Pete lo miró y sonrió, mientras acompañaba al doctor hacia afuera. Desde la puerta le hizo un gesto de victoria.

Mike podía oír una discusión en el corredor.

—Te traerán algo de comer y café. La enfermera dijo que traería té; así que probablemente te toque cacao —explicó Pete, entrando y cerrando la puerta tras de sí.

—Supongo que le habrás pedido un bife y la enfermera dijo que te traería cordero. Por lo tanto, piensas que será un huevo pasado por agua. Ya sabes que detesto los huevos pasados por agua —repuso Mike, imitando a Pete burlonamente.

—Si no estuvieras hecho un pobre inválido, te tiraría escaleras abajo por todo lo que me has hecho preocupar cabecera de la cama.

—¿Cuánto hace que estás aquí?

—Fui hasta tu casa a eso de las siete y me dijeron que habías sufrido un accidente. ¡Me hiciste preocupar de lo lindo cuando te encontré inconsciente, viejo!… Me dijeron que no podían hacer otra cosa que esperar a que se te deshinchara el interior de la cabezota.

—¿Y qué me sucedió allí? —interrogó Mike, señalando el yeso de su pierna derecha.

—No lo sé muy bien; creo que dijeron que tienes una fractura. ¿Qué diablos hacías para que un auto te atropellara?

Mike puso su mano sobre el hombro de Pete.

—En lo sucesivo, cada vez que vuelva del extranjero, estudiaré cuidadosamente el reglamento de tránsito antes de cruzar una calle.

—Tendrás que hacer algo más que eso.

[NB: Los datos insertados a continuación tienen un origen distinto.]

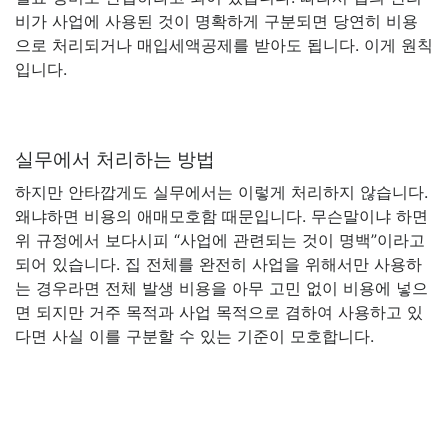
비가 사업에 사용된 것이 명확하게 구분되면 당연히 비용
으로 처리되거나 매입세액공제를 받아도 됩니다. 이게 원칙
입니다.
실무에서 처리하는 방법
하지만 안타깝게도 실무에서는 이렇게 처리하지 않습니다.
왜냐하면 비용의 애매모호함 때문입니다. 무슨말이냐 하면
위 규정에서 보다시피 “사업에 관련되는 것이 명백”이라고
되어 있습니다. 집 전체를 완전히 사업을 위해서만 사용하
는 경우라면 전체 발생 비용을 아무 고민 없이 비용에 넣으
면 되지만 거주 목적과 사업 목적으로 겸하여 사용하고 있
다면 사실 이를 구분할 수 있는 기준이 모호합니다.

Te haré volar los sesos si te llego a ver cruzando la calle sin mirar…

—Creo que no conseguirás nada… ¿Recuerdas que los castigos corporales eran inútiles cuando estaba en el colegio? ¿Tienes que trabajar esta noche? —preguntó Mike.

—Sí…; cuando me digan que me vaya de aquí.

—¿Cuánto tiempo tendré que quedarme internado?

—Pienso que te dejarán salir mañana.

—¿Por qué razón tengo una habitación para mí solo? —Te pusieron aquí de primera intención y pensaban cambiarte cuando hubiera lugar en alguna sala. Yo les dije que te dejaran aquí— repuso Pete, guiñándole un ojo.

—¿Supones que así me darán un tratamiento especial?

Me agrada la idea, pero debes considerar un par de detalles —dijo Mike, mirando su pierna enyesada.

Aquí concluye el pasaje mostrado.